Distribution and ecology.

Only known from the type locality in Kenya, covered with upland dry forest ecosystems ( Wass 1995), growing on exposed sandstones.

Reference sequences.

(specimen: Kirika & Lumbsch 3821, holotype: EA). KP822469 (mtSSU), KP822279 (ITS), KP796348 (nuLSU), KP822148 (RPB1), KP823526 (TSR1).

Remarks.

Consists of specimens recovered within ' P. sp. KE’ in ' Protoparmelia tropical clade’ in Singh et al. (2015), supported as an evolutionary independent lineage based on the coalescent-based species delimitation analysis.
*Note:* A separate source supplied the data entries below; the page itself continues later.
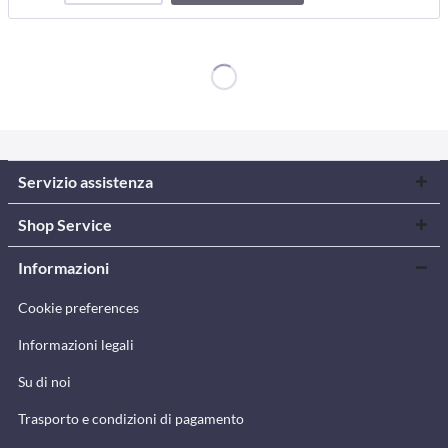
carrello
Servizio assistenza
Shop Service
Informazioni
Cookie preferences
Informazioni legali
Su di noi
Trasporto e condizioni di pagamento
The thalli of the type material were poorly developed, immature apothecia and only a few mature spores were found. This hindered us in providing detailed morphological features (especially ascomatal) and thus future collections may slightly change the morphological description. Its olive-brown thalli, 8-spored asci, α–collatolic acid presence, distribution and/or molecular data supports it as an evolutionary independent lineage from the other two saxicolous Neoprotoparmelia species.